I firmly believe this is simply an ultraconservative response to what happened last year. Offering fewer acceptances and filling from a waitlist gives them more refined control.
To anyone who believes that any school simply admits the highest stats students in order from top to bottom, go look at Naviance plots. It’s simply not the case anywhere. The difference between Cal Poly and holistic schools is that you at least know what they value and within that construct, they rank objectively. You may not though agree with what they choose to put emphasis on.
That of course is assuming the MCA as was outlined in 2013 is still active.
The other thing that’s being overlooked is that CP is competitive BY MAJOR. There are always students with lower stats accepted in less competitive majors.
As I read through this thread and see the kids with incredibly strong stats getting waitlisted it is disheartening. I think if I was an administrator I would look for solutions and find ways to build the CS program from 130 spots to 200. This is a great problem to have that other schools would love to have. Great program but maybe too small to serve the needs.
BTW - I know you are just a parent but like your advice and wisdom at SLO and for the record I don’t have a CS applicant. My D is waitlisted for Psych - another tiny but good SLO program.
Agree with @ningve, @giddyup, @eyemgh . Students with high MCA scores (4800+ out of 5000) not being accepted is really discouraging for a Cal State University and I just wish it was more transparent whether 1) the MCA score is being used, and 2) what is the current calculations are (like the eligibility index).
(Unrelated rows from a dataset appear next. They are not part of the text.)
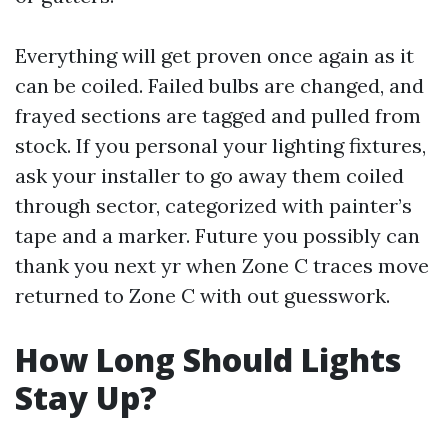
Everything will get proven once again as it
can be coiled. Failed bulbs are changed, and
frayed sections are tagged and pulled from
stock. If you personal your lighting fixtures,
ask your installer to go away them coiled
through sector, categorized with painter’s
tape and a marker. Future you possibly can
thank you next yr when Zone C traces move
returned to Zone C with out guesswork.
How Long Should Lights
Stay Up?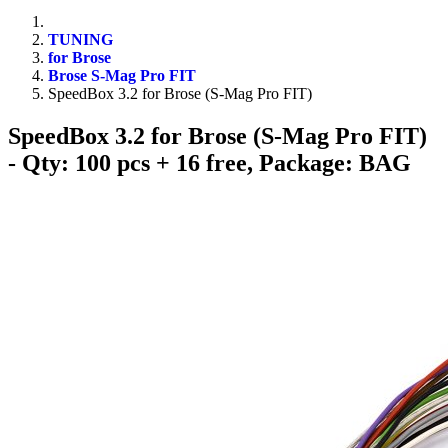
TUNING
for Brose
Brose S-Mag Pro FIT
SpeedBox 3.2 for Brose (S-Mag Pro FIT)
SpeedBox 3.2 for Brose (S-Mag Pro FIT)
- Qty: 100 pcs + 16 free, Package: BAG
If my son had known how hard it was to be admitted (or they were looking for characteristics he didn’t fit), I would have encouraged him to apply to other schools.
Maybe a clue into what the admissions committee is looking for is in the CSU’s overall goals: “Seeks out individuals with collegiate promise who face cultural, geographical, physical, educational, financial, or personal barriers to assist them in advancing to the highest educational levels they can reach”. These factors seem to reflect some of the points in the MCA calculation.
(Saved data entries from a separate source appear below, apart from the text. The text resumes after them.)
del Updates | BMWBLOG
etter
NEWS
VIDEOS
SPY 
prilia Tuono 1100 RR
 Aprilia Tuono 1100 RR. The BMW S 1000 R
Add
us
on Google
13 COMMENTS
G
Looking back at the application, did any parent find it strange that CSU asked for very detailed financial and demographic information? (i.e. parent adjusted gross income and untaxed income, month/year that a parent moved to California)? I assumed most of this was for financial aid, but could it have been used for anything else? Why would they need to know month/year when a parent moved to Cali? (UC just asked if parents had resided in CA at least 3 yrs).
And totally agree that binding early decision could have addressed the overenrollment issue by allowing students to declare Cal Poly their first choice and commit!
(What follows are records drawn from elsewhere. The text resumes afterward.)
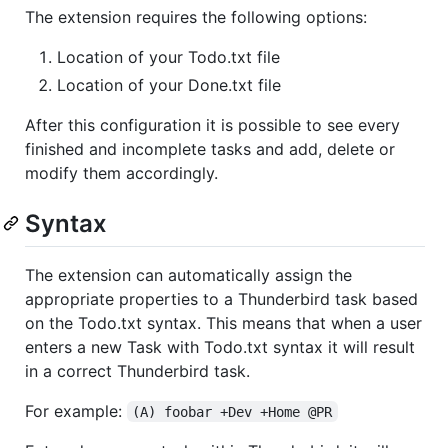
The extension requires the following options:
Location of your Todo.txt file
Location of your Done.txt file
After this configuration it is possible to see every
finished and incomplete tasks and add, delete or
modify them accordingly.
Syntax
The extension can automatically assign the
appropriate properties to a Thunderbird task based
on the Todo.txt syntax. This means that when a user
enters a new Task with Todo.txt syntax it will result
in a correct Thunderbird task.
For example:
(A) foobar +Dev +Home @PR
@BayAreaMom15 They did away with ED because they considered (and I agree) it unfair to lower income students. It’s fine and dandy for a private school to have ED but I don’t think it appropriate for a public university to do so. My kids certainly didn’t apply ED anywhere and it was because we need to know the financial details for a school and there’s no way I’d commit to a school without knowing exactly how much I need to pay.
@my2caligirls My S is a waitlisted CS candidate. The small class sizes and accessibility
to professors is what makes Cal Poly’s program stand out. I know they are struggling to serve the students they already have, so I really don’t see them expanding their program. There are plenty of other CSU campuses where kids can study CS. Disappointment is just part of life. We can’t shield them from it forever, as much as we wish we could!
@eyemgh To your post # 2152, where did those projections (4,500 apps for 130 spots in Comp Sci) come from? I have heard that CS is just about the hardest major to get accepted to at Cal Poly, but you are one of the few who has tried to quantify it. Is there some source you’re using? Thanks for all your stellar input on various Cal Poly threads, by the way.